Если куски костной массы приблизятся друг к другу на нужное расстояние, тогда образуется фибропласт.
Это слово тоже из книг.
Фибропласт.
На вышеописанное опять потребуются месяцы.
– Моя мама и ее новый муж, - говорит сидящий в багажнике "фиата спайдера" Манус, - на прошлое Рождество они подарили мне огромную коробку, завернутую в подарочную бумагу. Я надеялся, что в ней какая-нибудь классная стереосистема или телевизор с большущим экраном. Конечно, это могло быть и что-то другое, не менее нужное.
Он придвигается к краю багажника, ставит на землю одну ногу, потом другую, встает и поворачивается лицом к своему "фиату", нагруженному серебром и прочими безделицами.
– Так нет же!
– говорит он.
– В коробке оказалось вот это дерьмо.
Манус достает из багажника большой пузатый серебряный чайник и смотрит на свое искаженное отражение в его блестящей выпуклой стенке.
– Можете себе представить?
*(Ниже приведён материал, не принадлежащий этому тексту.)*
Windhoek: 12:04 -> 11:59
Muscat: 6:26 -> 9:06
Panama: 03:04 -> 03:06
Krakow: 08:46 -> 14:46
Мне подарили целую коробку проклятых фамильных ценностей, которые никому не нужны!
Точно так же, как я швырнула в камин табакерку Эви, Манус забрасывает пузатую серебряную посудину куда-то во тьму.
Чайник пролетает мимо утеса, падает вниз и приземляется так далеко от нас, что мы не слышим ни единого звука.
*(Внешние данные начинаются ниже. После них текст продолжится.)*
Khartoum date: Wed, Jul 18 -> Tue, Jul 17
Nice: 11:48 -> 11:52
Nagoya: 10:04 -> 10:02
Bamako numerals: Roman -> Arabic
Не поворачиваясь к машине, Манус хватает из багажника очередную фамильную ценность. Серебряный подсвечник.
– Мое наследство!
Заброшенный в темноту, подсвечник несколько раз бесшумно переворачивается в воздухе и исчезает из виду. Наверное, так же тихо летают искусственные спутники.
– Вы понимаете, - спрашивает Манус, загребая рукой из багажника пригоршню колец для салфеток, - что я имею в виду, когда говорю, что родители - это Бог? Ты, естественно, питаешь к ним любовь и хочешь знать, что они всегда рядом, но практически никогда их не видишь, если им от тебя ничего не нужно.
Серебряный электротермос взмывает вверх и летит ввысь, ввысь, ввысь, к самым звездам, потом - вниз. И приземляется где-то между домами со светящимися телевизионной синевой окнами.
После того как костные осколки срастутся внутри пересаженной на ваше лицо кожи, пластический хирург попытается создать из всего этого нечто такое, при помощи чего вы сможете разговаривать, есть, на что вы сможете наносить косметику.
За операцией последуют годы жутких мучений.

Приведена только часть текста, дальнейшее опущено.